Il Conratto sociale è il testo principale in cui Rousseau esprime la tesi fondamentale che un governo dipenda in modo imprescindibile dal mandato popolare. «Rousseau's most important political treatise was The Social Contract (1762), a political matrix and symbol of a wider shift in ideas about the nature of reality, the self, and politics in Western society (W. Gairdner, Jean-Jacques Rousseau and the Romantic Roots of Modern Democracy, in: “Humanitas”, vol. 12, 1999, p. 77).

«Furthermore, The Social Contract also appears to concur with the argument in Political Economy that the proper politicization of passions is their salvation. While Rousseau offers many criticisms of citizens' private desires, he has none to offer of the general will, the expression of the citizens' public desires. The general will, he contends, is “always right and always tends toward the public utility”. The only problem is that the citizens do not always discern the public good, and “only then does it appear to want what is bad”. Elaborating on this argument a few pages later, Rousseau contrasts private desire with public desire: “Private individuals see the good they reject; the public wants the good it does not see”. In other words, whereas individuals may purposely hold on to desires for bad things, the public only desires such things out of ignorance. Rousseau concludes this argument by asserting the need for a legislator who will enlighten the public, but the point here is the distinction he has drawn between private and public passion. Apparently, in the move from “I desire” to “we desire”, desire itself is redeemed from any harmful intentions. The “dangerous disposition from which all our vices arise” is “transform[ed] into a sublime virtue”. Although one might argue that Rousseau does not fully explain why the general will is by definition virtuous, it is clear that the key to its virtue is its generality, its link to the common interest. The private will, he says, “tends by its nature toward preferences, and the general will toward equality”. The general will is also, of course, the guarantee of the citizens' freedom. Since equality and freedom are among the supreme virtues in Rousseau's thought, we can begin to see why he praises the citizens' public passion» (C. Hall, Reason, Passion and Politics in Rousseau, in: “Polity”, vol. 34, 2001, p. 69 e sgg.).

«It had the most profound influence on the political thinking of the generation following its publication. It was, after all, the first great “emotional” plea for the equality of all men in the state: others had argued the same theoretically, but had themselves tolerated a very different government.

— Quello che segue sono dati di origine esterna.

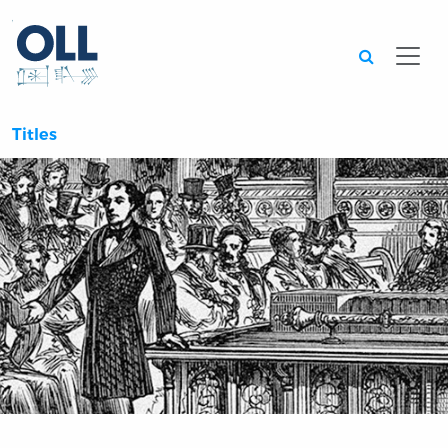
Searc
Titles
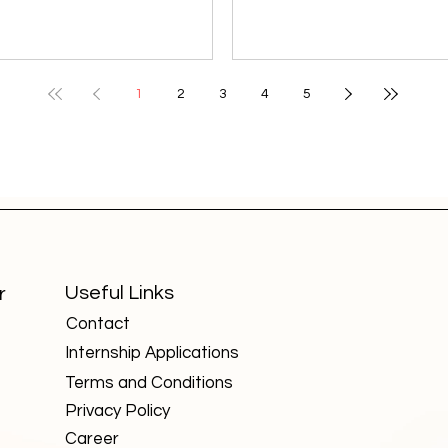
students pursued engineering or
colleges that may not enj
medicine, commerce students
same visibility as Delhi Uni
chose accounting or finance,
or IITs, but they are quietl
and arts students looked
shaping specialized field
1
2
3
4
5
toward teaching, media, or
producing highly skilled
ublic service. But the 21st-
professionals. These insti
century economy has broken
focus on niche areas such
these barriers. Today, some of
forensics, aviation, design
the most high-paying and in-
agriculture, and technolo
emand careers value skills over
fields critical for India’s fu
degrees , making them
growth. Here are five such
accessible to students from any
universities worth knowin
Useful Links
r
background. Here are seven
about: National Forensic
Contact
such careers that are red
Sciences U
Internship Applications
Terms and Conditions
Privacy Policy
Career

Rousseau believed passionately in what he wrote, and when in 1789 a similiar emotion was released on a national scale, the Contract Social came into its own as the bible of the revolutionaries in building their ideal state… [Rousseau's] fundamental thesis that the government depends absolutely on the mandate of the people, and his genuine creative insight into the political and economic problems of society gives his work an indisputable cogency» (Printing and the Mind of Man, nr. 207).

A. Tchemerzine, Bibliographie d'éditions originales et rares d'auteurs français des XVe, XVIe, XVIIe et XVIIIe siècles, Paris, 1977, V, p. 543. J. Sénelier, Bibliographie générale des oeuvres de J.J. Rousseau, Paris, 1950, nr. 554. OCLC, 5798807. T.A. Dufour, Recherches bibliographiques sur les oeuvres imprimées de J.-J. Rousseau, Paris, 1925, nr. 133.